In the era of big data, information optimization is becoming a major topic of discussion. But when some people discuss the big potential of big data analytics under the umbrella term of data science, they make it sound like since we have access to all the data we would ever need, all we have to do is ask the Data Psychic the right question and then listen intently to the answer.
However, in his recent blog post Silence Isn’t Always Golden, Bradley S. Fordham, PhD explained that “listening to what the data does not say is often as important as listening to what it does. There can be various types of silences in data that we must get past to take the right actions.” Fordham described these data silences as various potential gaps in our analysis.
One data silence is syntactic gaps, which is a proportionately small amount of data in a very large data set that “will not parse (be converted from raw data into meaningful observations with semantics or meaning) in the standard way. A common response is to ignore them under the assumption there are too few to really matter.

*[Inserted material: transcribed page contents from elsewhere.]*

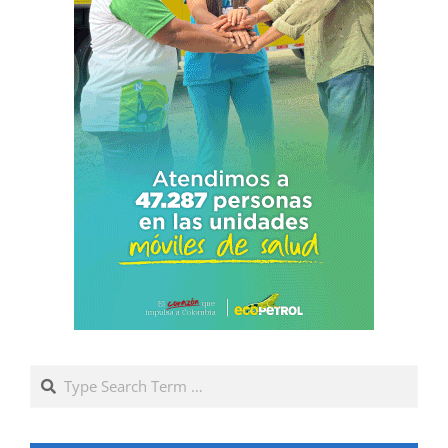
Search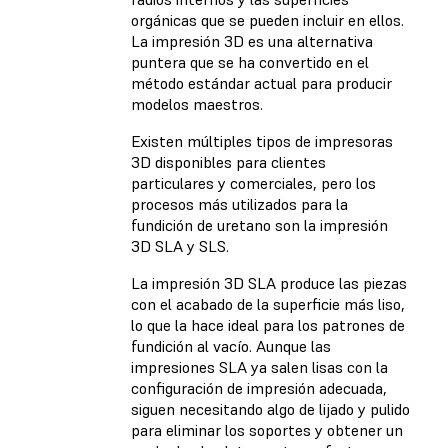
orgánicas que se pueden incluir en ellos.
La impresión 3D es una alternativa
puntera que se ha convertido en el
método estándar actual para producir
modelos maestros.
Existen múltiples tipos de impresoras
3D disponibles para clientes
particulares y comerciales, pero los
procesos más utilizados para la
fundición de uretano son la impresión
3D SLA y SLS.
La impresión 3D SLA produce las piezas
con el acabado de la superficie más liso,
lo que la hace ideal para los patrones de
fundición al vacío. Aunque las
impresiones SLA ya salen lisas con la
configuración de impresión adecuada,
siguen necesitando algo de lijado y pulido
para eliminar los soportes y obtener un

The problem is that oftentimes these items fail to parse for similar reasons and therefore bear relationships to each other. So, even though it may only be .1% of the overall population, it is a coherent sub-population that could be telling us something if we took the time to fix the syntactic problems.”

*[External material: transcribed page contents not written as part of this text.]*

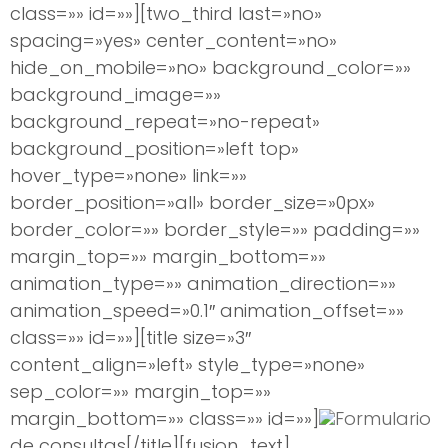
class=»» id=»»][two_third last=»no»
spacing=»yes» center_content=»no»
hide_on_mobile=»no» background_color=»»
background_image=»»
background_repeat=»no-repeat»
background_position=»left top»
hover_type=»none» link=»»
border_position=»all» border_size=»0px»
border_color=»» border_style=»» padding=»»
margin_top=»» margin_bottom=»»
animation_type=»» animation_direction=»»
animation_speed=»0.1″ animation_offset=»»
class=»» id=»»][title size=»3″
content_align=»left» style_type=»none»
sep_color=»» margin_top=»»
margin_bottom=»» class=»» id=»»]
Formulario
de consultas[/title][fusion_text]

This data silence reminded me of my podcast discussion with Thomas C. Redman, PhD about big data and data quality, during which we discussed how some people erroneously assume that data quality issues can be ignored in larger data sets.
Another data silence is inferential gaps, which is basing an inference on only one variable in a data set. The example Fordham uses is from a data set showing that 41% of the cars sold during the first quarter of the year were blue, from which we might be tempted to infer that customers bought more blue cars because they preferred blue. However, by looking at additional variables in the data set and noticing that “70% of the blue cars sold were from the previous model year, it is likely they were discounted to clear them off the lots, thereby inflating the proportion of blue cars sold. So, maybe blue wasn’t so popular after all.”
Another data silence Fordham described using the same data set is gaps in field of view. “At first glance, knowing everything on the window sticker of every car sold in the first quarter seems to provide a great set of data to understand what customers wanted and therefore were buying. At least it did until we got a sinking feeling in our stomachs because we realized that this data only considers what the auto manufacturer actually built. That field of view is too limited to answer the important customer desire and motivation questions being asked. We need to break the silence around all the things customers wanted that were not built.”
This data silence reminded me of WYSIATI, which is an acronym coined by Daniel Kahneman to describe how the data you are looking at can greatly influence you to jump to the comforting, but false, conclusion that “what you see is all there is,” thereby preventing you from expanding your field of view to notice what data might be missing from your analysis.
As Fordham concluded, “we need to be careful to listen to all the relevant data, especially the data that is silent within our current analyses. Applying that discipline will help avoid many costly mistakes that companies make by taking the wrong actions from data even with the best of techniques and intentions.”
Therefore, in order for your enterprise to leverage big data analytics for business success, you not only need to adopt a mindset that embraces the principles of data science, you also need to make sure that your ears are set to listen for data silence.